The diagnostic challenge of prostate-specific antigen (PSA) testing is particularly evident in the intermediate range of 4–10 ng/mL, where its specificity for detecting clinically significant prostate cancer (csPCa) remains suboptimal. Importantly, serum PSA levels can be elevated in various non-malignant conditions that must be considered in clinical interpretation. Benign prostatic hyperplasia (BPH) frequently causes PSA elevation through mechanical compression of prostatic ducts and subsequent epithelial disruption. Prostatitis represents another common confounding factor, where inflammatory processes increase vascular permeability and PSA release into circulation. Additional benign conditions associated with PSA elevation include urinary tract infections (reported in 25–40% of cases), prostate trauma or manipulation (eg, catheterization, biopsy), and vigorous physical activity. These non-cancerous factors are particularly problematic in the diagnostic gray zone, where they contribute to the limited specificity of PSA testing.3 This clinical reality underscores the critical need for more specific biomarkers to complement traditional PSA testing.

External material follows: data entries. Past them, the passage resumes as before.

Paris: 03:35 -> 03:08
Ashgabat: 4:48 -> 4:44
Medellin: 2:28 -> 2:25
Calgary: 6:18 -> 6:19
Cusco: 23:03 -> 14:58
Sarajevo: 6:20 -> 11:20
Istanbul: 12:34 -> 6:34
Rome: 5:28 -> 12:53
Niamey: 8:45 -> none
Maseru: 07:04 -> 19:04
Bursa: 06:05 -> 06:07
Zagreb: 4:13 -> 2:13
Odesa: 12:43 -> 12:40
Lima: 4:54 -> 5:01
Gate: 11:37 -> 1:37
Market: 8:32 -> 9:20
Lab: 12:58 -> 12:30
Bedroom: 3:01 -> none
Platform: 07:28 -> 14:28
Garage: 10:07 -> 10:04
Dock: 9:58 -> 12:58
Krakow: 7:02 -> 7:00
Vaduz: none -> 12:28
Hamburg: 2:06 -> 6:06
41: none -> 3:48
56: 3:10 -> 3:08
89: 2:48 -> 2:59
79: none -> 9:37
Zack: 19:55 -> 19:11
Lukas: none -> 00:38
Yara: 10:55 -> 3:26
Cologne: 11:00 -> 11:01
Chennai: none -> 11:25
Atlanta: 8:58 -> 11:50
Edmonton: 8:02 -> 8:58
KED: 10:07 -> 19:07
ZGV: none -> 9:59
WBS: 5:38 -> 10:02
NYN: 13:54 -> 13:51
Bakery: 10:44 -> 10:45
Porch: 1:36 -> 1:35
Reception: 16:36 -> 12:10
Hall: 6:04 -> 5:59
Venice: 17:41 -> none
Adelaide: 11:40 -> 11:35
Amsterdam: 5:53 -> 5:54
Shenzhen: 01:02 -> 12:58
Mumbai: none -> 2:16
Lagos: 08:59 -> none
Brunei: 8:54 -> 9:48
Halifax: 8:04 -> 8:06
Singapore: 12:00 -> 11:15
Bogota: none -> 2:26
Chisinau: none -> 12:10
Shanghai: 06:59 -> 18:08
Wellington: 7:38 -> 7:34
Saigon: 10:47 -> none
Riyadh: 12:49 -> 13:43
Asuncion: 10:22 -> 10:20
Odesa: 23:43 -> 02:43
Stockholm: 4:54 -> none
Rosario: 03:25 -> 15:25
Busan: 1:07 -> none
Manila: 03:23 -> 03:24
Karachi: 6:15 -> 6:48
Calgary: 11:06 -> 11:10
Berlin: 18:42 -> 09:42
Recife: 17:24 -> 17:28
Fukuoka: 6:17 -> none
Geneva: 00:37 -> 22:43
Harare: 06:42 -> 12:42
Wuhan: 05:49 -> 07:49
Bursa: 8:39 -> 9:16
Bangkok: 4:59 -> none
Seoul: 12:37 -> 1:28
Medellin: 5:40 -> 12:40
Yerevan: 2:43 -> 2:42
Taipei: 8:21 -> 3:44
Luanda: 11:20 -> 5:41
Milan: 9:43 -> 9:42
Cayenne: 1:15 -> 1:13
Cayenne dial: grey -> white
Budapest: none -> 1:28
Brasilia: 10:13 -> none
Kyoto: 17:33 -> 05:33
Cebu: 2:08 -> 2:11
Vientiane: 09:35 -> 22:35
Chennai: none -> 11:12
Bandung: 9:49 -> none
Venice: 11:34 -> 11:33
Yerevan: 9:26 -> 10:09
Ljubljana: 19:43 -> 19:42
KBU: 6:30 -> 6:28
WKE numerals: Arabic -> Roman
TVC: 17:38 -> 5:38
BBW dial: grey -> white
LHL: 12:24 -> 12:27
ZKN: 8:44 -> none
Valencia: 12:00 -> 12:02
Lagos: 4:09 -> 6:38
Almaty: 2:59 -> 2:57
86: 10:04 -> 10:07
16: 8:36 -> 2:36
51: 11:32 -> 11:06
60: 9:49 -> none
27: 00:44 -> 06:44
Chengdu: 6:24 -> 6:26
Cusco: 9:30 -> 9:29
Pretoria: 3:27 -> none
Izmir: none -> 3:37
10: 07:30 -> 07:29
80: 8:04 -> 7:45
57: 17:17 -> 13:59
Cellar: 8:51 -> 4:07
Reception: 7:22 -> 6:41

To enhance the accuracy of PSA-based prediction for PCa biopsy diagnosis, several indices have emerged, including PI-RADS scores, tPSA, fPSA,f/tPSA, and PV. Studies have shown that selecting patients for prostate biopsy based on these indices can improve the positivity rate of prostate biopsy to a certain extent.4,5 The Prostate Imaging Reporting and Data System (PI-RADS), with its high soft tissue resolution and non-invasive nature, has been widely applied in the localization, characterization, and prognostic assessment of prostate cancer (PCa). PI-RADS v2.1, in particular, has shown high sensitivity and specificity in prostate cancer (PCa).4 However, a PI-RADS score of 3 shows considerable variability in its diagnostic value for both PCa and csPCa. Previous studies have demonstrated that combining PI-RADS v2.0 with other factors improves the diagnostic accuracy for csPCa,6 though the results are inconsistent due to variations in study methodologies. This study aims to further validate the diagnostic efficacy of combining PI-RADS v2.1 with other parameters for PCa diagnosis.Previous studies have reported that PSAD is a predictive marker for detecting csPCa, and PSAD has been found to have superior predictive value for PCa.7 However, research on FPSAD for diagnosing PCa is relatively limited both domestically and internationally. This study aims to evaluate the diagnostic efficacy of FPSAD, PI-RADS V2.1 scores, and their combined application in diagnosing PCa by analyzing clinical data of patients with PSA levels between 4–10 ng/mL who underwent prostate biopsy at Xiangtan Central Hospital.
Materials and Methods
This retrospective study included 75 patients with PCa and 62 patients with BPH who underwent transperineal prostate biopsy at Xiangtan Central Hospital, a tertiary hospital with the strongest comprehensive strength in Xiangtan City, from January 2022 to January 2024. The Department of Urology at Xiangtan Central Hospital is a provincial and municipal-level clinical key specialty.
Inclusion Criteria
The study included individuals who underwent transperineal prostate biopsy at our hospital, with total prostate-specific antigen (tPSA) levels ranging from 4–10 ng/mL. Only those with complete clinical data were considered for inclusion.
Exclusion Criteria
Exclusion was based on the presence of inflammatory conditions such as pneumonia, urinary tract infections, or prostatitis. Additionally, individuals with indwelling urinary catheters before biopsy, autoimmune diseases, thrombosis, or abnormal coagulation function were excluded. Those who had previously undergone a prostate biopsy were also excluded.
Biopsy Procedure
All biopsy procedures were performed by two attending urologists with more than five years of experience using a standardized 12-core systematic biopsy protocol. Patients were placed in the lithotomy position and underwent routine disinfection and draping. Transperineal biopsies were obtained using 18-gauge automatic biopsy needles. Each patient received 12 systematic cores (6 per lobe, including 2 cores each from the apex, mid-gland, and base). For MRI-visible suspicious lesions (PI-RADS≥3), two additional targeted biopsy cores were obtained, resulting in a total of 14 cores for patients with identifiable lesions.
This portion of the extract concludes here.